Propelmee, a self driving technology start-up, discusses safety assurance and insurability of self driving cars in its latest safety publication CARSAV by proposing novel perspectives on validation of self driving technologies, drawing from techniques and methods from insurance telematics for autonomous vehicles.

Comprehensive Architecture for Road Safety of Autonomous Vehicles  (CARSAV) presents novel thinking on a range of topics related to verification and validation of highly and fully automated driving systems and unpacks the complexity of safety assurance requirements for commercial deployment of autonomous vehicles.

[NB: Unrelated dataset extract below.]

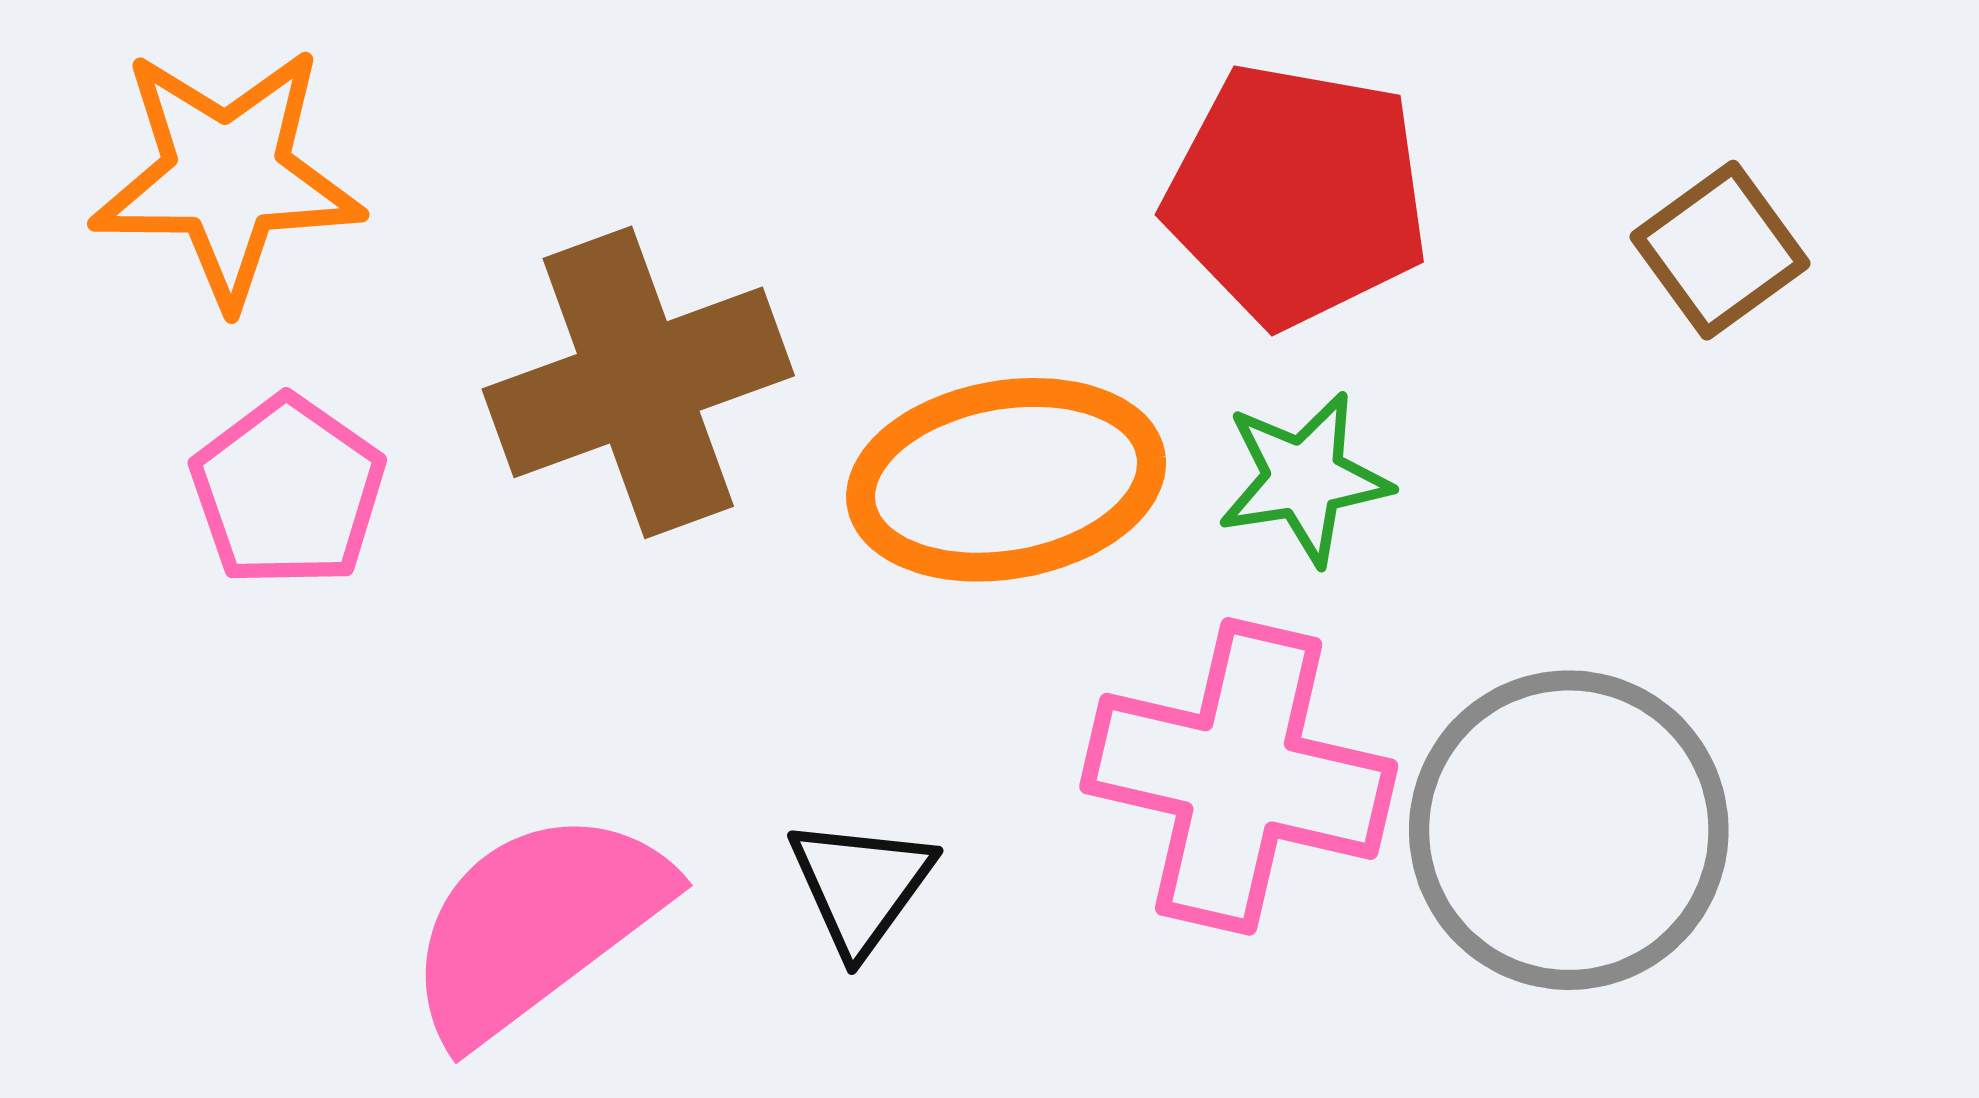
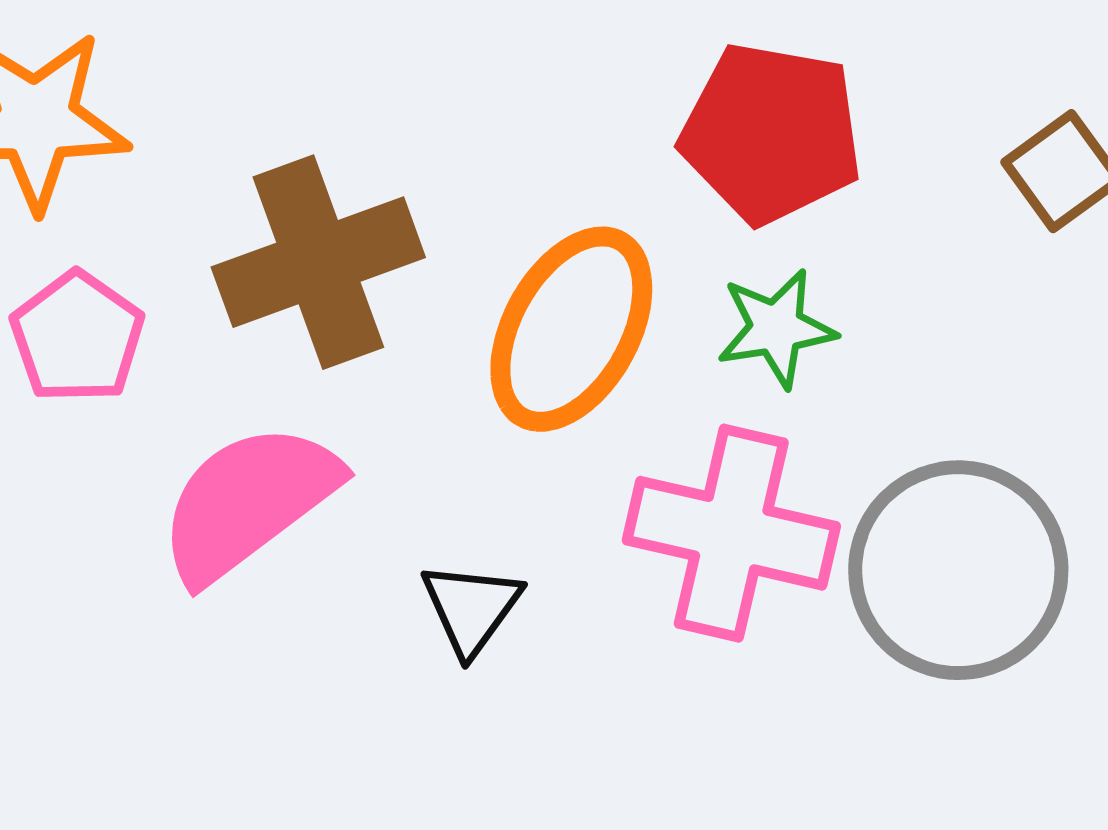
orange ellipse: (1006, 480) -> (571, 329), turned -51
pink semicircle: (536, 925) -> (248, 502), moved

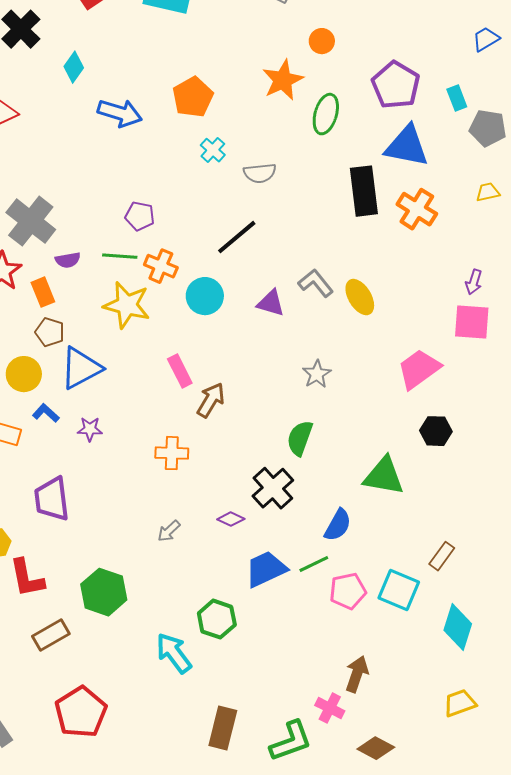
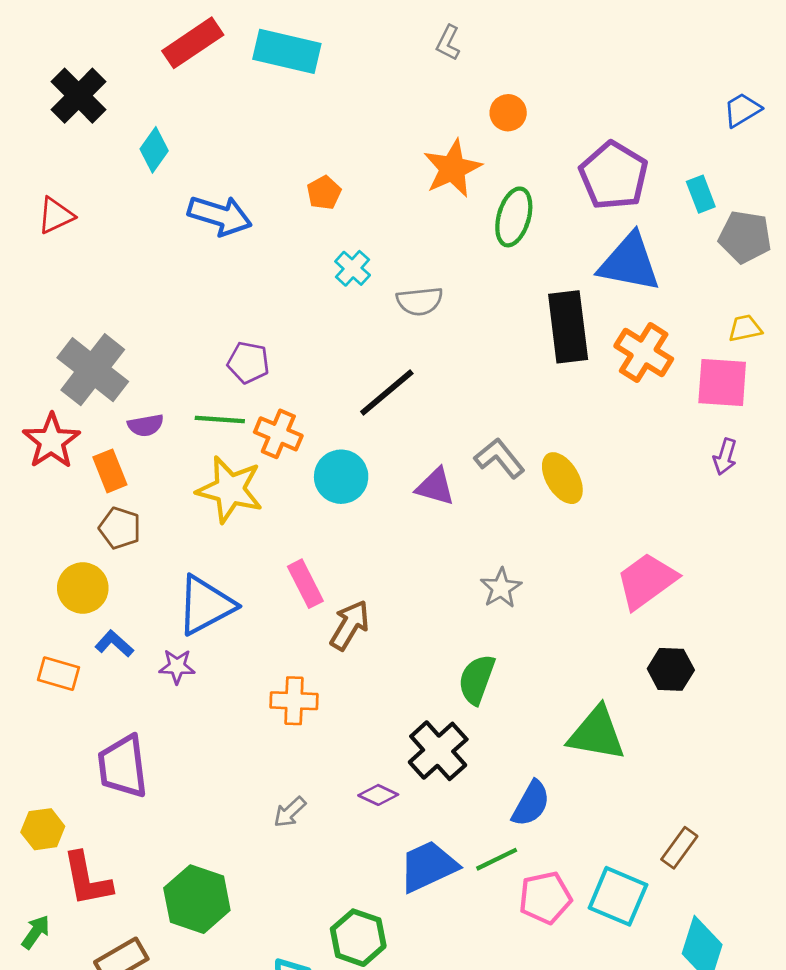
orange pentagon: (193, 97) -> (324, 193), size x0.6
pink square: (472, 322) -> (722, 382), moved
blue triangle: (81, 368) -> (206, 605), moved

The publication explains how autonomous vehicle technologies work, how they come together to enable automated driving, what are the key aspects in these technologies that are safety critical and how to address safety gaps.

“Our goal in publishing this report is to provide an argued position on the current technological approaches with respect to their safety dimension and how to bridge the gaps,” said Zain Khawaja, CEO and founder, Propelmee.

“To that end, we put forth the argument that in order to achieve Comprehensive Autonomous Safety(CAS), every single technology component comprising the full autonomous system must be verifiable and be able to conform to formal validation at a component level in order to establish comprehensive system-level safety.”

CARSAV introduces the idea of Classification Agnostic Perception (CAP) as the first guarantor of safety in automated driving systems and expounds on the importance of a system design approach that enables transparent scrutiny and assessment.  “We emphasize the importance of assessing and validating each component technology in the self driving software system as well as validating the tools used for verification and validation of such systems. We draw upon insurance telematics techniques to propose incident analysis methods for fault assignment in automated driving systems. Unless the system is fully transparent and can prove its performance on that basis, it will not be possible to earn approval for commercial deployment from regulators and trust from end users.”